Terlihatlah kini bahwa penghindaran diri secara yuridis berbentuk perbuatan dengan cara sedemikian rupa, sehingga Notaris dalam menjalankan jabatannya harus memberikan penjelasan mengenai akta. Bahwa bentuk-bentuk prinsip kehati-hatian (prudential principle) yang seharusnya dilakukan notaris dalam proses pembuatan akta yaitu, melakukan pengenalan terhadap identitas penghadap, memverifikasi secara cermat data subyek dan obyek penghadap, memberi tenggang waktu dalam pengerjaan akta, bertindak hati-hati, cermat dan teliti dalam proses pengerjaan akta, memenuhi segala teknik syarat pembuatan akta dan melaporkan apabila terjadi indikasi pencucian uang (money laundering) dalam transaksi di notaris, bentuk-bentuk prinsip kehati-hatian seperti ini sudah seharusnya wajib dilaksanakan notaris agar nantinya notaris dapat mencegah timbulnya permasalahan hukum terhadap akta autentik yang dibuatnya dikemudian hari.

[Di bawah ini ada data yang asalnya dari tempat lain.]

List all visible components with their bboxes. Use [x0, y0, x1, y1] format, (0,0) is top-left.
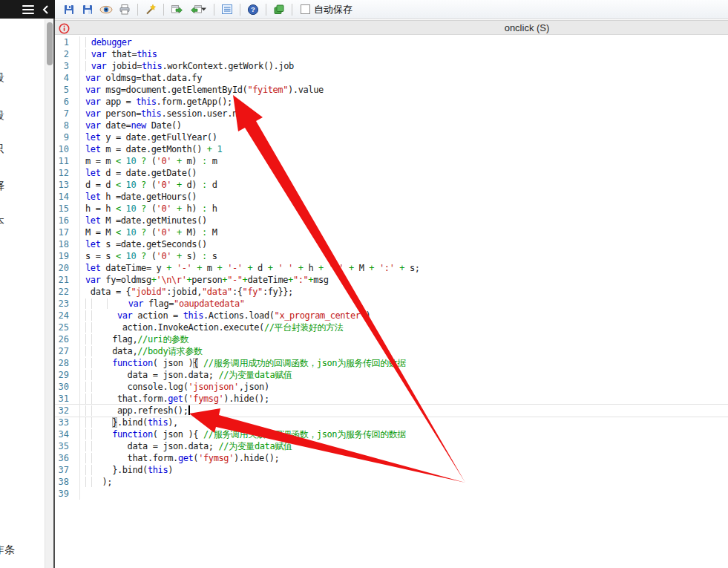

Akibat hukum perjanjian dalam isi akta notaris yang dibuat berdasarkan surat palsu dan keterangan palsu bisa menyeret Notaris dalam permasalah hukum, dan sesuai Pasal 1320 ayat (4) dan Pasal 1335 KUHPerdata yaitu suatu perjanjian yang dibuat berdasarkan sebab yang palsu adalah batal demi hukum (nitiegbaarheid) dan akta yang dibuat kekuatan pembuktiannya terdegradasi dari akta autentik menjadi akta dibawah tangan, akan tetapi tentang kebenaran formal yang terdapat dalam kepala dan penutup akta tersebut tetap mengikat para pihak yang membuatnya.

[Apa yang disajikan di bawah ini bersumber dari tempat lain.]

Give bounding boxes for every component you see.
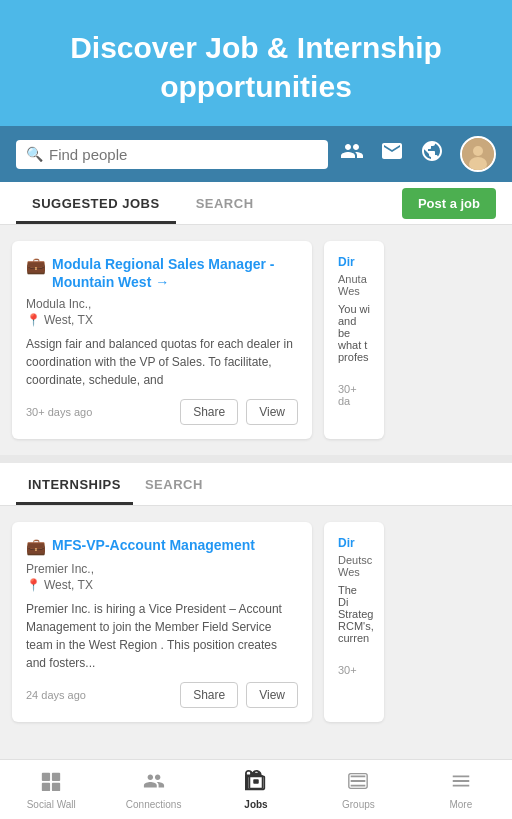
card-time: 30+ days ago <box>26 406 172 418</box>
job-desc-partial: You wi and be what t profes <box>338 303 370 363</box>
svg-rect-5 <box>42 782 50 790</box>
job-company: Modula Inc., <box>26 297 298 311</box>
more-icon <box>450 770 472 797</box>
section-divider <box>0 455 512 463</box>
internship-view-button[interactable]: View <box>246 682 298 708</box>
people-icon[interactable] <box>340 139 364 169</box>
internship-time: 24 days ago <box>26 689 172 701</box>
svg-rect-3 <box>42 772 50 780</box>
share-button[interactable]: Share <box>180 399 238 425</box>
internship-company-partial: Deutsc <box>338 554 370 566</box>
job-title-partial: Dir <box>338 255 370 269</box>
location-pin-icon-2: 📍 <box>26 578 41 592</box>
internship-card: 💼 MFS-VP-Account Management Premier Inc.… <box>12 522 312 722</box>
view-button[interactable]: View <box>246 399 298 425</box>
nav-groups[interactable]: Groups <box>307 760 409 819</box>
svg-point-1 <box>473 146 483 156</box>
avatar[interactable] <box>460 136 496 172</box>
job-description: Assign fair and balanced quotas for each… <box>26 335 298 389</box>
svg-rect-4 <box>52 772 60 780</box>
internship-description: Premier Inc. is hiring a Vice President … <box>26 600 298 672</box>
tab-search-internships[interactable]: SEARCH <box>133 463 215 505</box>
job-company-partial: Anuta <box>338 273 370 285</box>
internship-time-partial: 30+ <box>338 664 370 676</box>
briefcase-icon: 💼 <box>26 256 46 275</box>
internship-location-partial: Wes <box>338 566 370 578</box>
job-location-partial: Wes <box>338 285 370 297</box>
globe-icon[interactable] <box>420 139 444 169</box>
svg-rect-6 <box>52 782 60 790</box>
hero-title: Discover Job & Internship opportunities <box>40 28 472 106</box>
connections-icon <box>143 770 165 797</box>
post-job-button[interactable]: Post a job <box>402 188 496 219</box>
suggested-jobs-tabs: SUGGESTED JOBS SEARCH Post a job <box>0 182 512 225</box>
search-icon: 🔍 <box>26 146 43 162</box>
internship-company: Premier Inc., <box>26 562 298 576</box>
job-location: 📍 West, TX <box>26 313 298 327</box>
social-wall-icon <box>40 770 62 797</box>
groups-icon <box>347 770 369 797</box>
search-input-wrapper[interactable]: 🔍 <box>16 140 328 169</box>
tab-suggested-jobs[interactable]: SUGGESTED JOBS <box>16 182 176 224</box>
groups-label: Groups <box>342 799 375 810</box>
message-icon[interactable] <box>380 139 404 169</box>
nav-more[interactable]: More <box>410 760 512 819</box>
nav-connections[interactable]: Connections <box>102 760 204 819</box>
internship-footer: 24 days ago Share View <box>26 682 298 708</box>
main-content: SUGGESTED JOBS SEARCH Post a job 💼 Modul… <box>0 182 512 782</box>
search-input[interactable] <box>49 146 318 163</box>
internship-tabs: INTERNSHIPS SEARCH <box>0 463 512 506</box>
job-card: 💼 Modula Regional Sales Manager - Mounta… <box>12 241 312 439</box>
nav-jobs[interactable]: Jobs <box>205 760 307 819</box>
briefcase-icon-2: 💼 <box>26 537 46 556</box>
social-wall-label: Social Wall <box>27 799 76 810</box>
job-title-row: 💼 Modula Regional Sales Manager - Mounta… <box>26 255 298 291</box>
nav-social-wall[interactable]: Social Wall <box>0 760 102 819</box>
internship-location: 📍 West, TX <box>26 578 298 592</box>
job-time-partial: 30+ da <box>338 383 370 407</box>
hero-section: Discover Job & Internship opportunities <box>0 0 512 126</box>
internship-share-button[interactable]: Share <box>180 682 238 708</box>
internship-cards: 💼 MFS-VP-Account Management Premier Inc.… <box>0 506 512 738</box>
suggested-jobs-cards: 💼 Modula Regional Sales Manager - Mounta… <box>0 225 512 455</box>
card-footer: 30+ days ago Share View <box>26 399 298 425</box>
top-icons <box>340 136 496 172</box>
jobs-icon <box>245 770 267 797</box>
search-bar: 🔍 <box>0 126 512 182</box>
connections-label: Connections <box>126 799 182 810</box>
more-label: More <box>449 799 472 810</box>
location-pin-icon: 📍 <box>26 313 41 327</box>
internship-desc-partial: The Di Strateg RCM's, curren <box>338 584 370 644</box>
internship-title-partial: Dir <box>338 536 370 550</box>
internship-card-partial: Dir Deutsc Wes The Di Strateg RCM's, cur… <box>324 522 384 722</box>
svg-rect-9 <box>253 779 259 784</box>
job-title[interactable]: Modula Regional Sales Manager - Mountain… <box>52 255 298 291</box>
jobs-label: Jobs <box>244 799 267 810</box>
tab-internships[interactable]: INTERNSHIPS <box>16 463 133 505</box>
tab-search-jobs[interactable]: SEARCH <box>180 182 270 224</box>
bottom-nav: Social Wall Connections Jobs Groups More <box>0 759 512 819</box>
internship-title-row: 💼 MFS-VP-Account Management <box>26 536 298 556</box>
internship-title[interactable]: MFS-VP-Account Management <box>52 536 255 554</box>
job-card-partial: Dir Anuta Wes You wi and be what t profe… <box>324 241 384 439</box>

Pasal 1868 Kitab Undang-Undang Hukum Perdata menyebutkan bahwa akta autentik adalah suatu akta yang ditentukan oleh undang-undang. Dibuat oleh atau pegawai-pegawai umum yang berkuasa untuk itu ditempat dimana akta dibuatnya. Sedangkan dalam UUJN-P dalam Pasal 1 angka 7 menyebutkan Akta Notaris yang selanjutnya disebut akta adalah akta autentik yang dibuat oleh atau dihadapan Notaris menurut bentuk dan tata cara yang ditetapkan dalam undang-undang.

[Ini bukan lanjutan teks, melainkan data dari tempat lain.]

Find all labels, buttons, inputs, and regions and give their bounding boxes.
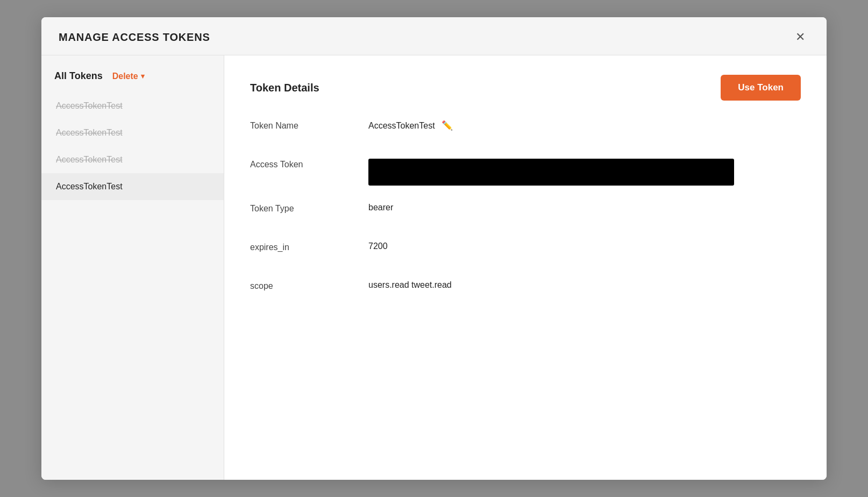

Akta autentik yang dibuat notaris merupakan alat bukti tulisan atau surat yang bersifat sempurna, karena akta autentik mempunyai tiga kekuatan pembuktian yaitu : pertama, Kekuatan pembuktian lahirlah (uwitwendidge bewijskracht) yang merupakan kemampuan akta itu sendiri untuk membuktikan keabsahannya sebagai akta autentik. Sebagai asas berlaku acta publica probant sese ipsa, yang berarti bahwa suatu akta yang lahirnya sebagai akta autentik serta memenuhi syarat-syarat yang ditentukan, maka akta itu berlaku atau dapat dianggap sebagai akta autentik, sampai terbukti sebaliknya, hal ini berarti bahwa tanda tangan pejabat dianggap sebagai aslinya, sampai ada pembuktian sebaliknya. Kedua, Kekuatan pembuktian formil (formele bewijskracht) yang memberikan kepastian bahwa sesuatu kejadian dan fakta tersebut dalam akta betulbetul diketahui, didengar dan dilakukan oleh Notaris dan diterangkan oleh para pihak yang menghadap, yang tercantum dalam akta sesuai dengan prosedur yang sudah ditentukan dalam akta notaris. Dan ketiga, jkekuatan pembuktian materil (materiele bewijskracht) yang merupakan kepastian tentang materi suatu akta, memberi kepastian tentang peristiwa bahwa pejabat atau para pihak menyatakan dan melakukan seperti yang dimuat dalam akta.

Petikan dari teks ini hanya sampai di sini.